— TASK ITEM —
Return the records, each one exactly as written.

Stored data entries
※ ※ ※
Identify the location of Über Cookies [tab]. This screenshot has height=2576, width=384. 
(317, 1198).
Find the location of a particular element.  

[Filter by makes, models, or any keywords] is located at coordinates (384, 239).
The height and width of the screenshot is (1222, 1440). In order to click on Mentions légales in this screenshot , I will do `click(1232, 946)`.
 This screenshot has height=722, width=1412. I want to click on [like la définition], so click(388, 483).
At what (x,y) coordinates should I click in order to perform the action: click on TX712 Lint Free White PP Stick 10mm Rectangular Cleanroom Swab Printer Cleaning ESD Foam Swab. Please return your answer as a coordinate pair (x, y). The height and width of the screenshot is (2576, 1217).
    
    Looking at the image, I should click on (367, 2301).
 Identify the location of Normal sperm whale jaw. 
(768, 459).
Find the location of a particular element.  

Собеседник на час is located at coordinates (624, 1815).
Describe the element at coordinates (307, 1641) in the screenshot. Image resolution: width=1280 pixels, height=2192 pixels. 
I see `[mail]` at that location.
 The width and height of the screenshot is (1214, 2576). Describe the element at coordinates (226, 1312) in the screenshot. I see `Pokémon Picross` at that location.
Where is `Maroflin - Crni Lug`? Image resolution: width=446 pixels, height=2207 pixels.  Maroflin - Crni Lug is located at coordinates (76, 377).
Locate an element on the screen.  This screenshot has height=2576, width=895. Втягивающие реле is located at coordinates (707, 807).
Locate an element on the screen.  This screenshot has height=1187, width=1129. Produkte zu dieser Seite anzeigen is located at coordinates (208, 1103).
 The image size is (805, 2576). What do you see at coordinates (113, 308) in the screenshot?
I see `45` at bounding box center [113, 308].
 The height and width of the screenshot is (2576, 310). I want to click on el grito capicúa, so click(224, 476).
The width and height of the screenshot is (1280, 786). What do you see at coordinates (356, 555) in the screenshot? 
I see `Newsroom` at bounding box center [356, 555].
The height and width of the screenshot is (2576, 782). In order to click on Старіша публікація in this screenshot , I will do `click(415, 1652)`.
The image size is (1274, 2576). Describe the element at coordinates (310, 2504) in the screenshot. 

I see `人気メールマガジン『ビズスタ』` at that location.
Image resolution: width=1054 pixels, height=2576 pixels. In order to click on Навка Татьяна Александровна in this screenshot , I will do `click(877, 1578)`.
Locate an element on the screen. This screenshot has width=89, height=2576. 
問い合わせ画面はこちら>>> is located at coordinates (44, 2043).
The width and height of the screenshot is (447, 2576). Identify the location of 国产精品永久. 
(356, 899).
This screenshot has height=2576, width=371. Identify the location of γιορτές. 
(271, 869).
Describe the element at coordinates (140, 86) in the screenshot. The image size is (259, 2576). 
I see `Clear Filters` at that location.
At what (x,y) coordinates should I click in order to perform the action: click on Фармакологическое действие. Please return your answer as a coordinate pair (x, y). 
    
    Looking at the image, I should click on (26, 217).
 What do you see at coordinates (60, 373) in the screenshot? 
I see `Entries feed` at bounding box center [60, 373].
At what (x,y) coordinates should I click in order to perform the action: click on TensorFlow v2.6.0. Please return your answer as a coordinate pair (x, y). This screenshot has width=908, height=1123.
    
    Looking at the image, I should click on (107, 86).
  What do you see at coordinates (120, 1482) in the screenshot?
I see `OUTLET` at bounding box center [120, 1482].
※ ※ ※
— RESULT —
Identify the location of Über Cookies [tab]. This screenshot has height=2576, width=384. 
(317, 1198).
Find the location of a particular element.  

[Filter by makes, models, or any keywords] is located at coordinates (384, 239).
The height and width of the screenshot is (1222, 1440). In order to click on Mentions légales in this screenshot , I will do `click(1232, 946)`.
 This screenshot has height=722, width=1412. I want to click on [like la définition], so click(388, 483).
At what (x,y) coordinates should I click in order to perform the action: click on TX712 Lint Free White PP Stick 10mm Rectangular Cleanroom Swab Printer Cleaning ESD Foam Swab. Please return your answer as a coordinate pair (x, y). The height and width of the screenshot is (2576, 1217).
    
    Looking at the image, I should click on (367, 2301).
 Identify the location of Normal sperm whale jaw. 
(768, 459).
Find the location of a particular element.  

Собеседник на час is located at coordinates (624, 1815).
Describe the element at coordinates (307, 1641) in the screenshot. Image resolution: width=1280 pixels, height=2192 pixels. 
I see `[mail]` at that location.
 The width and height of the screenshot is (1214, 2576). Describe the element at coordinates (226, 1312) in the screenshot. I see `Pokémon Picross` at that location.
Where is `Maroflin - Crni Lug`? Image resolution: width=446 pixels, height=2207 pixels.  Maroflin - Crni Lug is located at coordinates (76, 377).
Locate an element on the screen.  This screenshot has height=2576, width=895. Втягивающие реле is located at coordinates (707, 807).
Locate an element on the screen.  This screenshot has height=1187, width=1129. Produkte zu dieser Seite anzeigen is located at coordinates (208, 1103).
 The image size is (805, 2576). What do you see at coordinates (113, 308) in the screenshot?
I see `45` at bounding box center [113, 308].
 The height and width of the screenshot is (2576, 310). I want to click on el grito capicúa, so click(224, 476).
The width and height of the screenshot is (1280, 786). What do you see at coordinates (356, 555) in the screenshot? 
I see `Newsroom` at bounding box center [356, 555].
The height and width of the screenshot is (2576, 782). In order to click on Старіша публікація in this screenshot , I will do `click(415, 1652)`.
The image size is (1274, 2576). Describe the element at coordinates (310, 2504) in the screenshot. 

I see `人気メールマガジン『ビズスタ』` at that location.
Image resolution: width=1054 pixels, height=2576 pixels. In order to click on Навка Татьяна Александровна in this screenshot , I will do `click(877, 1578)`.
Locate an element on the screen. This screenshot has width=89, height=2576. 
問い合わせ画面はこちら>>> is located at coordinates (44, 2043).
The width and height of the screenshot is (447, 2576). Identify the location of 国产精品永久. 
(356, 899).
This screenshot has height=2576, width=371. Identify the location of γιορτές. 
(271, 869).
Describe the element at coordinates (140, 86) in the screenshot. The image size is (259, 2576). 
I see `Clear Filters` at that location.
At what (x,y) coordinates should I click in order to perform the action: click on Фармакологическое действие. Please return your answer as a coordinate pair (x, y). 
    
    Looking at the image, I should click on (26, 217).
 What do you see at coordinates (60, 373) in the screenshot? 
I see `Entries feed` at bounding box center [60, 373].
At what (x,y) coordinates should I click in order to perform the action: click on TensorFlow v2.6.0. Please return your answer as a coordinate pair (x, y). This screenshot has width=908, height=1123.
    
    Looking at the image, I should click on (107, 86).
  What do you see at coordinates (120, 1482) in the screenshot?
I see `OUTLET` at bounding box center [120, 1482].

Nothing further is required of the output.